I’m off to the UK next week for a workshop at Sheffield University where we will discuss the Surface Mass Balance of the Greenland Ice Sheet. The ISMASS workshop includes all the main modelling groups and observation groups who are involved in assessing surface mass balance in Greenland. I will be representing DMI’s Greenland SMB work there (not an easy task condensing it down to a 20 minute talk!).

In the course of preparing my presentation I have been making plots and figures and really investigating some exciting results. Sadly, I very rarely get the chance to spend time on this these days and I am keen to recruit students to assist in this work. Should any potentially interested students want to discuss this at Sheffield do let me know.

At the risk of spoilers in my presentation, here for example is one showing how different ways of characterising the surface snow pack affects our estimates for surface mass balance, and how the effects of the specific changes can be very different in different years.

Surface mass balance map plots of Greenland
Surface mass balance for the hydrological year (Sep -Aug) ending in 2012 and 2013 calculated using HIRHAM5 with 2 different surface schemes. The maps on the right show the difference between the 2.

As I mentioned I rarely get enough time to analyse the output from our runs and I would be very happy to hear from any students who are interested in doing a project on our simulations. We have lots of MSc and Bachelors projects already listed on our website at DMI but we are always happy to hear new ideas from students on related topics. I have terabytes of data from simulations I would like to be properly analysed and this could be very interesting given we are talking about Greenland and the Arctic in the present day and in the future. It’s a really nice opportunity to work with some cutting edge research. I am also happy to hear from students who would like to do a summer project and for the right candidate I would be able to look into a paid “studentmedarbejderhjælper” position for a few months, especially if you are already a trained computer science candidate….

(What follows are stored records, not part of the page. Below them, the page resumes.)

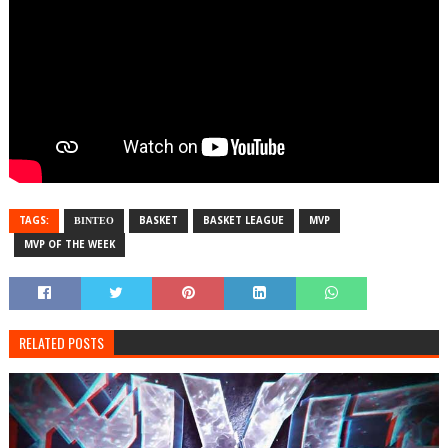
TAGS:
ΒΙΝΤΕΟ
BASKET
BASKET LEAGUE
MVP
MVP OF THE WEEK
RELATED POSTS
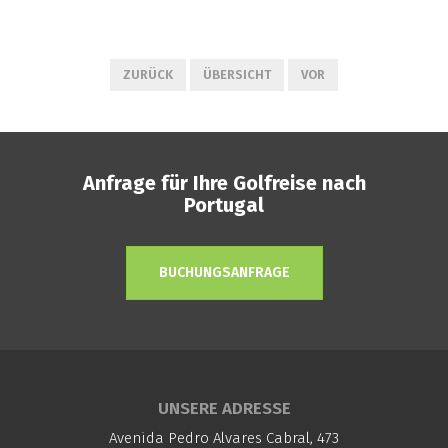
ZURÜCK
ÜBERSICHT
VOR
Anfrage für Ihre Golfreise nach
Portugal
BUCHUNGSANFRAGE
UNSERE ADRESSE
Avenida Pedro Alvares Cabral, 473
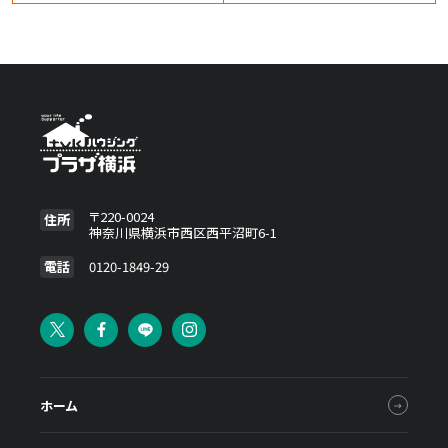
〒220-0024
住所
神奈川県横浜市西区西平沼町6-1
電話
0120-1849-29
ホーム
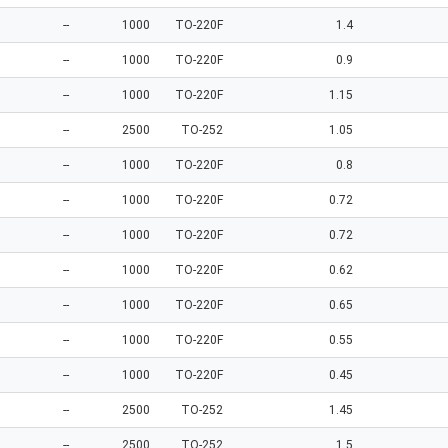
--
1000
TO-220F
1.4
--
1000
TO-220F
0.9
--
1000
TO-220F
1.15
--
2500
TO-252
1.05
--
1000
TO-220F
0.8
--
1000
TO-220F
0.72
--
1000
TO-220F
0.72
--
1000
TO-220F
0.62
--
1000
TO-220F
0.65
--
1000
TO-220F
0.55
--
1000
TO-220F
0.45
--
2500
TO-252
1.45
--
2500
TO-252
1.5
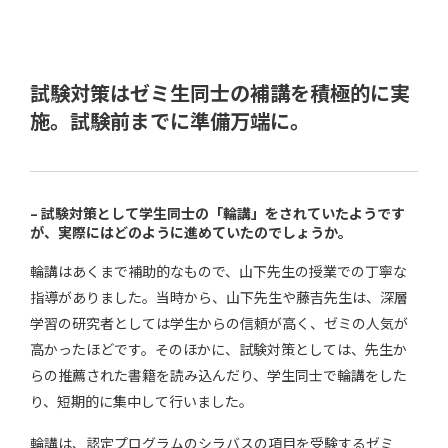
試験対策はゼミ生同士の補講を積極的に実
施。試験前までに準備万端に。
– 試験対策として学生同士の「輪講」をされていたようです
が、実際にはどのように進めていたのでしょうか。
輪講はあくまで補助的なもので、山下先生の授業での丁寧な
指導がありました。当時から、山下先生や藤吉先生は、深層
学習の研究者としては学生からの信頼が高く、ゼミの人気が
高かったほどです。そのほかに、試験対策としては、先生か
らの推薦された書籍を読み込んだり、学生同士で輪講をした
り、短期的に集中して行いました。
輪講は、認定プログラムのシラバスの項目を受験するゼミ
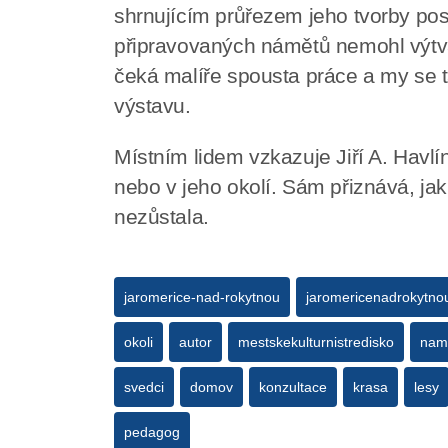
shrnujícím průřezem jeho tvorby posl
připravovaných námětů nemohl výtvar
čeká malíře spousta práce a my se t
výstavu.
Místním lidem vzkazuje Jiří A. Havlín
nebo v jeho okolí. Sám přiznává, jak 
nezůstala.
jaromerice-nad-rokytnou
jaromericenadrokytno
okoli
autor
mestskekulturnistredisko
nam
svedci
domov
konzultace
krasa
lesy
pedagog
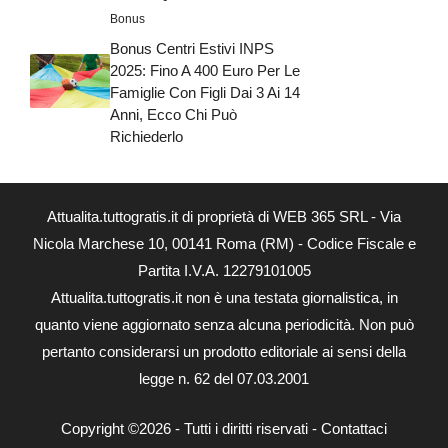
Bonus
Bonus Centri Estivi INPS
2025: Fino A 400 Euro Per Le
Famiglie Con Figli Dai 3 Ai 14
Anni, Ecco Chi Può
Richiederlo
Attualita.tuttogratis.it di proprietà di WEB 365 SRL - Via
Nicola Marchese 10, 00141 Roma (RM) - Codice Fiscale e
Partita I.V.A. 12279101005
Attualita.tuttogratis.it non è una testata giornalistica, in
quanto viene aggiornato senza alcuna periodicità. Non può
pertanto considerarsi un prodotto editoriale ai sensi della
legge n. 62 del 07.03.2001
Copyright ©2026 - Tutti i diritti riservati -
Contattaci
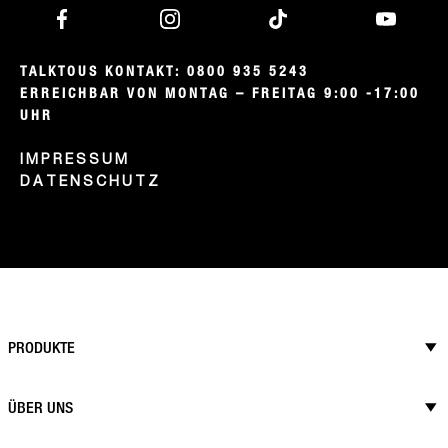
TALKTOUS KONTAKT: 0800 935 5243

ERREICHBAR VON MONTAG – FREITAG 9:00 -17:00 
UHR
IMPRESSUM
DATENSCHUTZ
PRODUKTE
ÜBER UNS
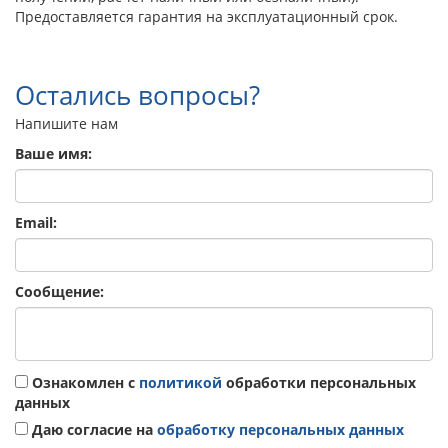
Предоставляется гарантия на эксплуатационный срок.
Остались вопросы?
Напишите нам
Ваше имя:
Email:
Сообщение:
Ознакомлен с
политикой
обработки персональных
данных
Даю согласие на
обработку персональных данных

If you are an undergraduate looking into an MSc, I urge you to consider Denmark. EU citizens usually qualify for generous support grants (rare these days!) as we have a shortage of candidates wanting to study in the sciences in Copenhagen. The research and teaching are world class and done in English at MSc level. The possibilities for projects in Greenland are literally endless.

If you want any more details or to talk about any of the possibilities, do get in touch!

Changes in SW Greenland ice sheet melt

A paper my colleague Peter Langen wrote together with myself and various other collaborators and colleagues has just come out in the Journal of Climate. I notice that the Climate Lab Book regularly present summaries of their papers so here I try to give a quick overview of ours. The model output used in this run is available now for download.

The climate of Greenland has been changing over the last 20 or so years, especially in the south. In this paper we showed that the amount of melt and liquid water run off from the ice sheet in the south west has increased at the same time as the equilibrium line (roughly analogous to the snow line at the end of summer on the ice sheet) has started to move up the ice sheet. Unlike previous periods when we infer the same thing happened this can be attributed to warmer summers rather than drier winters.

Map showing area around Nuuk
The area we focus on in this study is in SW Greenland close to Nuuk, the capital. White shows glaciers, blue is sea, brown is land not covered by ice.

We focused on the area close to Nuuk, the capital of Greenland, as we had access to a rather useful but unusual (in Greenland) dataset gathered by Asiaq the Greenland survey. They have been measuring the run off from a lake near the margin of the ice sheet for some years and made this available to us in order to test the model predictions. This kind of measurement is particularly useful as it integrates melt and run-off from a wider area than the usual point measurements. As our model is run at 5.5 km resolution, one grid cell has to approximate all the properties of a 5.5 km grid cell. Imagine your house and how much land varies in type, shape and use in a 5.5 km square centred on your house and you begin to appreciate the problems of using a single point observation to assess what is essentially an area simulation! This is even more difficult in mountainous areas close to the sea, like the fjords of Norway or err, around south west Greenland (see below).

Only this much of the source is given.